About this task ->
Your answer should be the lines from the start of the records through the line with "Image resolution: width=375", copied word for word.

Dataset entries Block Start

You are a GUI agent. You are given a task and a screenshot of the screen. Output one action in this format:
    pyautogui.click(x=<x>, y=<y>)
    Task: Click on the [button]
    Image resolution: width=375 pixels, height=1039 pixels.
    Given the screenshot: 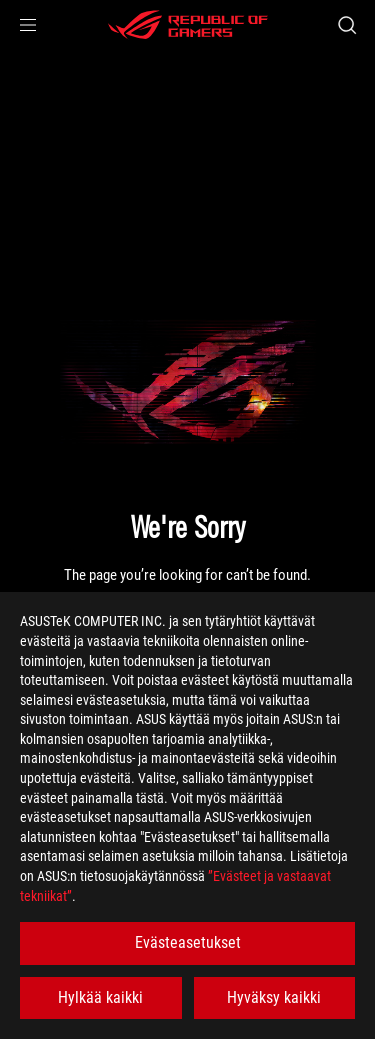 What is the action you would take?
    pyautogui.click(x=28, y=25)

Dataset entries Block End

Solved exercise ->
You are a GUI agent. You are given a task and a screenshot of the screen. Output one action in this format:
    pyautogui.click(x=<x>, y=<y>)
    Task: Click on the [button]
    Image resolution: width=375 pixels, height=1039 pixels.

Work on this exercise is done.